Among a cohort of patients being followed long term, mycophenolate mofetil appeared to be highly efficient for preventing both allograft rejection episodes and the development of coronary artery stenoses early after heart transplantation. Mycophenolate mofetil also significantly improved the survival of heart transplant recipients compared with azathioprine, despite a greater incidence of infections linked to mycophenolate mofetil therapy.
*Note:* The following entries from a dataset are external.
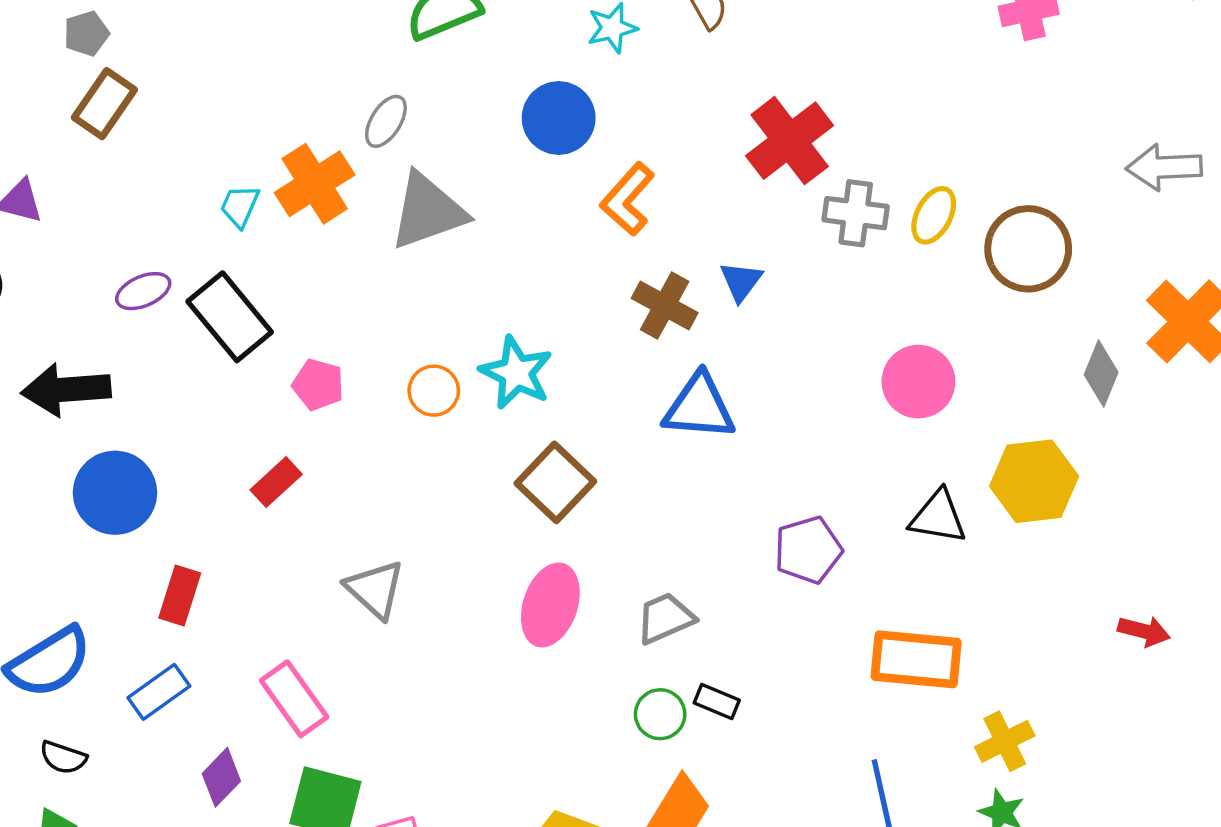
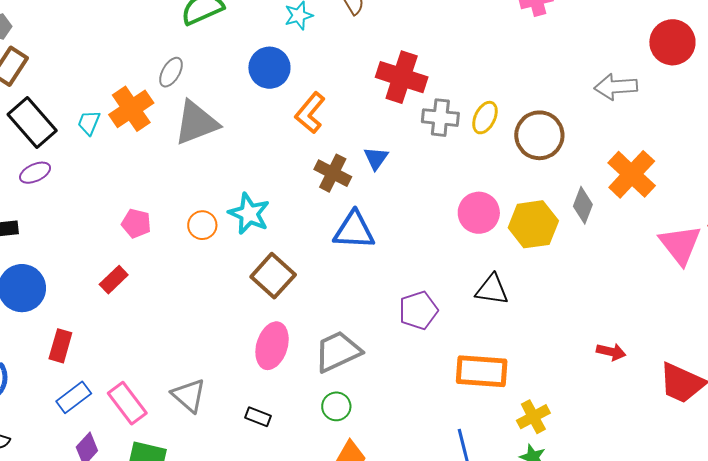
red cross: (790, 141) -> (402, 77), turned -33
black rectangle: (230, 317) -> (32, 122), moved
yellow hexagon: (1034, 481) -> (533, 224), moved
gray triangle: (375, 589) -> (189, 395), moved
gray trapezoid: (665, 618) -> (338, 351), size x1.4
blue rectangle: (159, 692) -> (74, 397), moved
black rectangle: (717, 701) -> (258, 417), moved

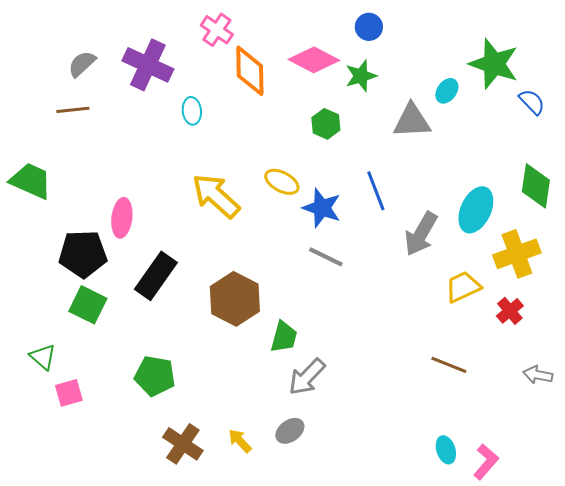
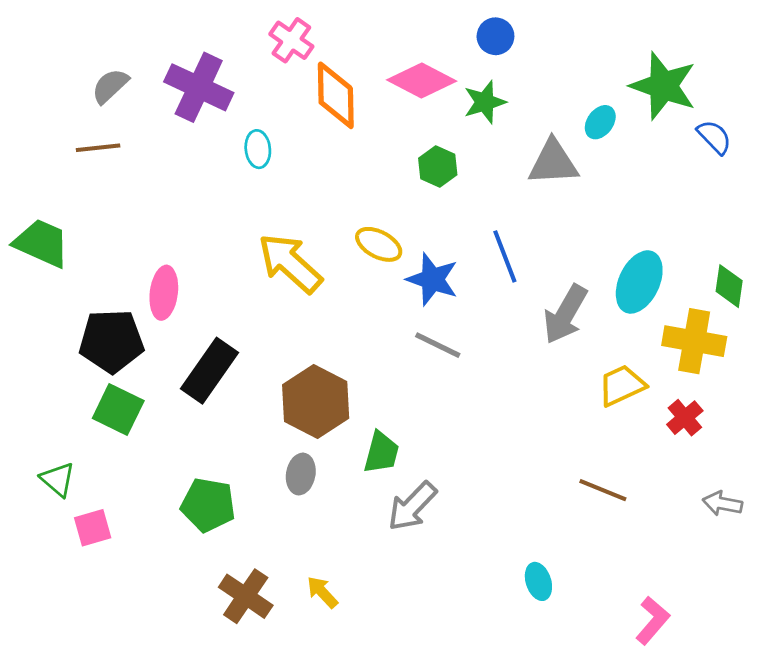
green diamond: (536, 186) -> (729, 286), moved, size x0.7
yellow cross: (517, 254) -> (694, 341), turned 30
gray ellipse: (290, 431) -> (301, 474), moved, turned -44
cyan ellipse: (446, 450) -> (538, 581), moved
A study from the National Adult Solitary Renal Transplant Recipients database from 1998 to 2006 evaluated patient death and graft loss, complications, and renal function. One-year acute rejection rates were reduced for patients on mycophenolate mofetil versus azathioprine (10% vs 13%, P< .01); there were no statistically significant differences for malignancies, renal function, or BK virus infection at 1 year. The primary findings suggested that the association of mycophenolate mofetil with improved outcomes may not be apparent in patients also receiving tacrolimus.

Outcomes after lung transplantation did not meaningfully vary between those assigned to cyclophosphamide/mycophenolate mofetil compared with tacrolimus/azathioprine combined with IL-2 inhibitor induction therapy.

A retrospective study has shown that mycophenolate mofetil rescue therapy improves the long-term kidney graft survival compared with azathioprine despite high early rejection rates, and it avoids the negative impact of acute rejections on graft survival.

In a study done in cadaveric kidney transplantation, patients treated with mycophenolate mofetil have increased risk for the development of CMV disease. However, the disease course was less severe and was less frequently accompanied with deterioration of renal function in comparison to the azathioprine group.

The mycophenolate, steroid-sparing, multicenter, prospective, randomized, parallel-group trial compared acute rejections and adverse events in recipients of cadaver kidney transplants. The study concluded that in recipients of cadaver kidney transplants given cyclosporin microemulsion, mycophenolate mofetil offers no advantages over azathioprine in preventing acute rejections and is about 15 times more expensive.

Trough levels and AUC values are increased with concurrent administration of tacrolimus.